WORK TO COMPLETE - Tally every line in the entries below that holds "srcapp", then give only the total.

(Dataset entries)

# # # # # # #

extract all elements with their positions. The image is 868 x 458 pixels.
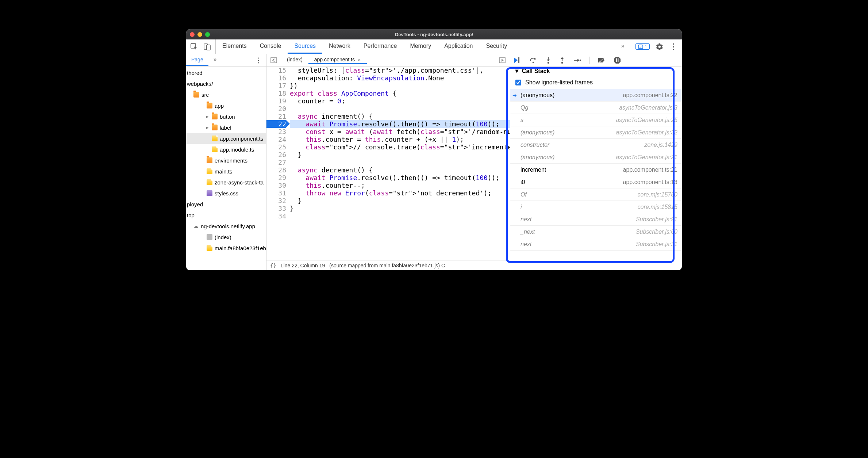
tree-item[interactable]: main.fa8bfa0e23f1eb [186,243,266,253]
editor-tab[interactable]: (index) [281,57,308,64]
inspect-icon[interactable] [191,43,198,50]
stack-frame[interactable]: nextSubscriber.js:91 [510,213,682,226]
code-area[interactable]: 1516171819202122232425262728293031323334… [266,66,510,260]
svg-rect-18 [616,58,617,62]
frame-name: (anonymous) [521,92,554,99]
tree-label: app.module.ts [220,146,254,153]
tree-label: label [220,125,231,131]
tree-item[interactable]: app [186,100,266,111]
nav-back-icon[interactable] [266,57,281,64]
step-into-icon[interactable] [545,57,551,64]
stack-frame[interactable]: (anonymous)asyncToGenerator.js:32 [510,126,682,139]
tree-item[interactable]: top [186,210,266,221]
tree-item[interactable]: app.module.ts [186,144,266,155]
panel-tab-sources[interactable]: Sources [288,39,322,54]
window-controls [190,32,210,37]
panel-tab-performance[interactable]: Performance [357,39,404,54]
frame-name: _next [521,229,535,235]
panel-tab-network[interactable]: Network [322,39,357,54]
navigator-more-button[interactable]: » [208,54,222,66]
chevron-right-icon: ▸ [206,113,210,120]
more-tabs-button[interactable]: » [615,39,631,54]
frame-location: app.component.ts:21 [623,167,677,173]
tree-item[interactable]: main.ts [186,166,266,177]
panel-tabbar: ElementsConsoleSourcesNetworkPerformance… [186,39,682,54]
deactivate-breakpoints-icon[interactable] [598,57,606,64]
panel-tab-security[interactable]: Security [479,39,514,54]
pause-exceptions-icon[interactable] [614,57,621,64]
dock-controls [186,39,216,54]
call-stack-header[interactable]: ▼ Call Stack [510,66,682,76]
navigator-tabs: Page » ⋮ [186,54,266,66]
panel-tab-memory[interactable]: Memory [403,39,438,54]
close-icon[interactable]: × [358,57,361,63]
tree-label: environments [215,157,247,164]
step-out-icon[interactable] [559,57,565,64]
folder-icon [207,103,212,108]
frame-location: core.mjs:15780 [638,191,677,198]
window-title: DevTools - ng-devtools.netlify.app/ [186,32,682,37]
step-over-icon[interactable] [529,57,537,64]
issues-button[interactable]: 1 [635,43,650,50]
tree-item[interactable]: webpack:// [186,78,266,89]
stack-frame[interactable]: i0app.component.ts:13 [510,176,682,188]
tree-item[interactable]: ☁ng-devtools.netlify.app [186,221,266,232]
frame-location: zone.js:1429 [644,142,677,148]
stack-frame[interactable]: nextSubscriber.js:31 [510,238,682,251]
step-icon[interactable] [573,57,581,63]
panel-tab-console[interactable]: Console [253,39,288,54]
panel-tab-application[interactable]: Application [438,39,479,54]
stack-frame[interactable]: QgasyncToGenerator.js:3 [510,102,682,114]
device-icon[interactable] [204,43,211,50]
stack-frame[interactable]: sasyncToGenerator.js:25 [510,114,682,126]
tree-label: src [201,92,209,98]
stack-frame[interactable]: icore.mjs:15815 [510,201,682,213]
file-icon [207,245,212,251]
tree-item[interactable]: (index) [186,232,266,243]
tree-label: zone-async-stack-ta [215,179,264,186]
tree-item[interactable]: environments [186,155,266,166]
stack-frame[interactable]: (anonymous)app.component.ts:22 [510,89,682,102]
stack-frame[interactable]: incrementapp.component.ts:21 [510,164,682,176]
source-map-link[interactable]: main.fa8bfa0e23f1eb71.js [379,263,438,268]
svg-point-15 [580,60,581,61]
tree-item[interactable]: zone-async-stack-ta [186,177,266,188]
tree-item[interactable]: styles.css [186,188,266,199]
tree-item[interactable]: src [186,89,266,100]
show-ignore-listed-toggle[interactable]: Show ignore-listed frames [510,76,682,89]
tree-item[interactable]: ▸button [186,111,266,122]
folder-icon [193,92,199,98]
navigator-pane: Page » ⋮ thoredwebpack://srcapp▸button▸l… [186,54,266,270]
frame-name: Of [521,191,527,198]
frame-name: (anonymous) [521,154,554,161]
settings-icon[interactable] [656,43,664,51]
editor-tab[interactable]: app.component.ts× [308,57,367,64]
frame-location: core.mjs:15815 [638,204,677,210]
stack-frame[interactable]: constructorzone.js:1429 [510,139,682,151]
close-icon[interactable] [190,32,195,37]
run-snippet-icon[interactable] [495,57,510,64]
stack-frame[interactable]: Ofcore.mjs:15780 [510,188,682,201]
navigator-overflow-icon[interactable]: ⋮ [251,56,266,64]
minimize-icon[interactable] [197,32,202,37]
stack-frame[interactable]: (anonymous)asyncToGenerator.js:21 [510,151,682,164]
tree-label: button [220,114,235,120]
maximize-icon[interactable] [205,32,210,37]
resume-icon[interactable] [513,57,521,64]
panel-tabs: ElementsConsoleSourcesNetworkPerformance… [216,39,615,54]
tree-item[interactable]: thored [186,67,266,78]
file-icon [207,168,212,174]
frame-location: asyncToGenerator.js:32 [616,129,677,136]
show-ignore-checkbox[interactable] [515,80,521,85]
body: Page » ⋮ thoredwebpack://srcapp▸button▸l… [186,54,682,270]
navigator-tab-page[interactable]: Page [186,54,208,66]
kebab-icon[interactable]: ⋮ [669,42,677,51]
tree-item[interactable]: ▸label [186,122,266,133]
tree-item[interactable]: ployed [186,199,266,210]
tree-label: top [187,212,195,218]
stack-frame[interactable]: _nextSubscriber.js:60 [510,226,682,238]
pretty-print-icon[interactable]: {} [270,263,276,268]
panel-tab-elements[interactable]: Elements [216,39,253,54]
tree-item[interactable]: app.component.ts [186,133,266,144]
tree-label: webpack:// [187,81,213,87]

# # # # # # #

OUTPUT BELOW - 2